──────── THE RECORDS ────────

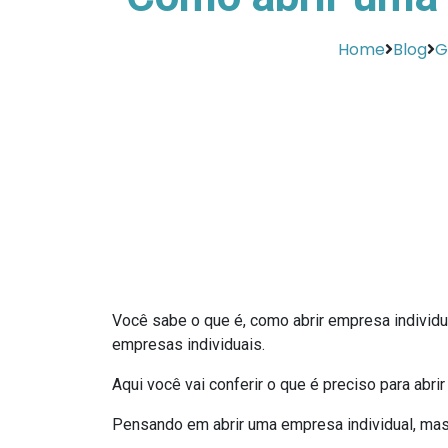
Home
Blog
G
Você sabe o que é, como abrir empresa individ
empresas individuais.
Aqui você vai conferir o que é preciso para abri
Pensando em abrir uma empresa individual, mas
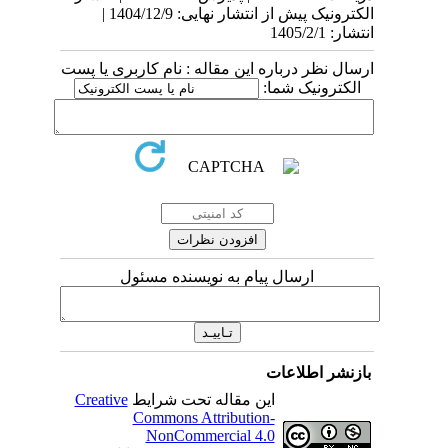
الکترونیک پیش از انتشار نهایی: 1404/12/9 |
انتشار: 1405/2/1
ارسال نظر درباره این مقاله : نام کاربری یا پست
الکترونیک شما:
ارسال پیام به نویسنده مسئول
بازنشر اطلاعات
این مقاله تحت شرایط
Creative
Commons Attribution-
NonCommercial 4.0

────────

EXERCISE DIRECTIONS – Reproduce every entry word for word, but skip any pictures.

OUTPUT OF THE TASK –
Home
Blog
G
Você sabe o que é, como abrir empresa individ
empresas individuais.
Aqui você vai conferir o que é preciso para abri
Pensando em abrir uma empresa individual, mas
الکترونیک پیش از انتشار نهایی: 1404/12/9 |
انتشار: 1405/2/1
ارسال نظر درباره این مقاله : نام کاربری یا پست
الکترونیک شما:
ارسال پیام به نویسنده مسئول
بازنشر اطلاعات
این مقاله تحت شرایط
Creative
Commons Attribution-
NonCommercial 4.0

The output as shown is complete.